DATA RECORDS:
####

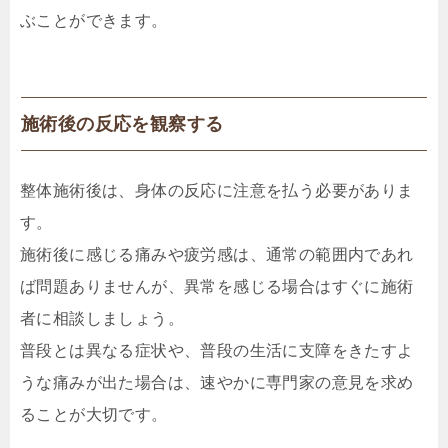
ぶことができます。
施術後の反応を観察する
整体施術後は、身体の反応に注意を払う必要がありま
す。
施術後に感じる痛みや疲労感は、通常の範囲内であれ
ば問題ありませんが、異常を感じる場合はすぐに施術
者に相談しましょう。
普段とは異なる症状や、普段の生活に支障をきたすよ
うな痛みが出た場合は、速やかに専門家の意見を求め
ることが大切です。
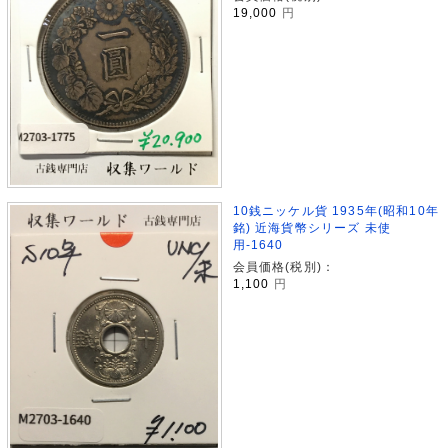
19,000
円
10銭ニッケル貨 1935年(昭和10年
銘) 近海貨幣シリーズ 未使
用-1640
会員価格(税別)：
1,100
円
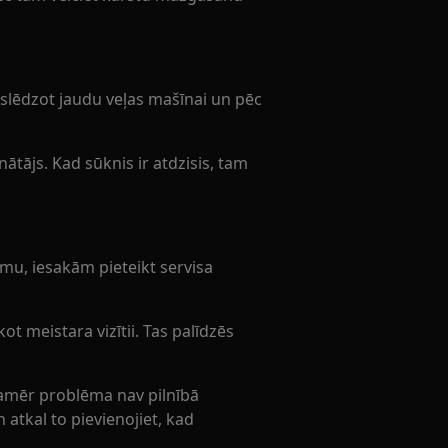
slēdzot jaudu veļas mašīnai un pēc
nātājs. Kad sūknis ir atdzisis, tam
ēmu, iesakām pieteikt servisa
t meistara vizītii. Tas palīdzēs
amēr problēma nav pilnībā
 atkal to pievienojiet, kad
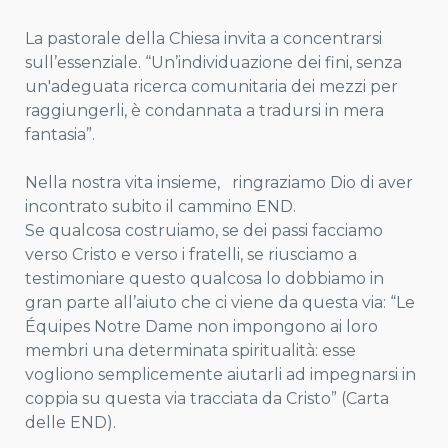
La pastorale della Chiesa invita a concentrarsi
sull’essenziale. “Un’individuazione dei fini, senza
un'adeguata ricerca comunitaria dei mezzi per
raggiungerli, è condannata a tradursi in mera
fantasia”.
Nella nostra vita insieme, ringraziamo Dio di aver
incontrato subito il cammino END.
Se qualcosa costruiamo, se dei passi facciamo
verso Cristo e verso i fratelli, se riusciamo a
testimoniare questo qualcosa lo dobbiamo in
gran parte all’aiuto che ci viene da questa via: “Le
Équipes Notre Dame non impongono ai loro
membri una determinata spiritualità: esse
vogliono semplicemente aiutarli ad impegnarsi in
coppia su questa via tracciata da Cristo” (Carta
delle END).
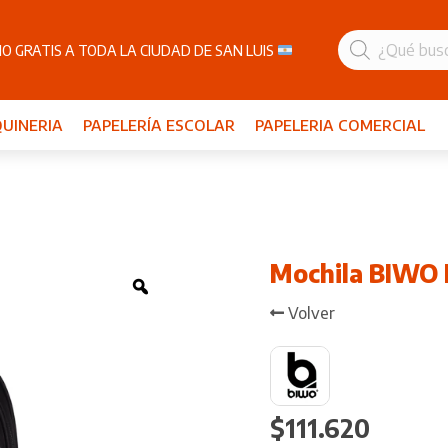
Búsqueda
de
O GRATIS A TODA LA CIUDAD DE SAN LUIS
productos
UINERIA
PAPELERÍA ESCOLAR
PAPELERIA COMERCIAL
Mochila BIWO 
Zoom
Volver
$
111.620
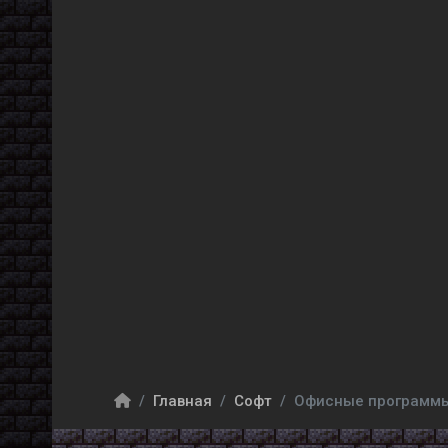
Главная
Софт
Офисные программ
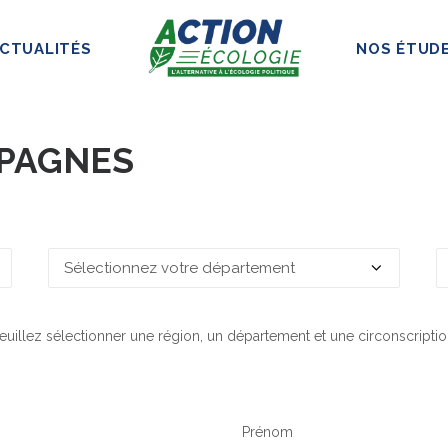
CTUALITÉS
NOS ÉTUD
MPAGNES
euillez sélectionner une région, un département et une circonscriptio
Prénom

####

WHAT THE TASK REQUIRES:
Reproduce exactly the lines from the beginning of the material down to the line containing "membri una determinata spiritualità: esse", both ends included, but not the pictures or anything after.

OUTPUT FOR THIS EXERCISE:
ぶことができます。
施術後の反応を観察する
整体施術後は、身体の反応に注意を払う必要がありま
す。
施術後に感じる痛みや疲労感は、通常の範囲内であれ
ば問題ありませんが、異常を感じる場合はすぐに施術
者に相談しましょう。
普段とは異なる症状や、普段の生活に支障をきたすよ
うな痛みが出た場合は、速やかに専門家の意見を求め
ることが大切です。
19,000
円
10銭ニッケル貨 1935年(昭和10年
銘) 近海貨幣シリーズ 未使
用-1640
会員価格(税別)：
1,100
円
slēdzot jaudu veļas mašīnai un pēc
nātājs. Kad sūknis ir atdzisis, tam
ēmu, iesakām pieteikt servisa
t meistara vizītii. Tas palīdzēs
amēr problēma nav pilnībā
 atkal to pievienojiet, kad
La pastorale della Chiesa invita a concentrarsi
sull’essenziale. “Un’individuazione dei fini, senza
un'adeguata ricerca comunitaria dei mezzi per
raggiungerli, è condannata a tradursi in mera
fantasia”.
Nella nostra vita insieme, ringraziamo Dio di aver
incontrato subito il cammino END.
Se qualcosa costruiamo, se dei passi facciamo
verso Cristo e verso i fratelli, se riusciamo a
testimoniare questo qualcosa lo dobbiamo in
gran parte all’aiuto che ci viene da questa via: “Le
Équipes Notre Dame non impongono ai loro
membri una determinata spiritualità: esse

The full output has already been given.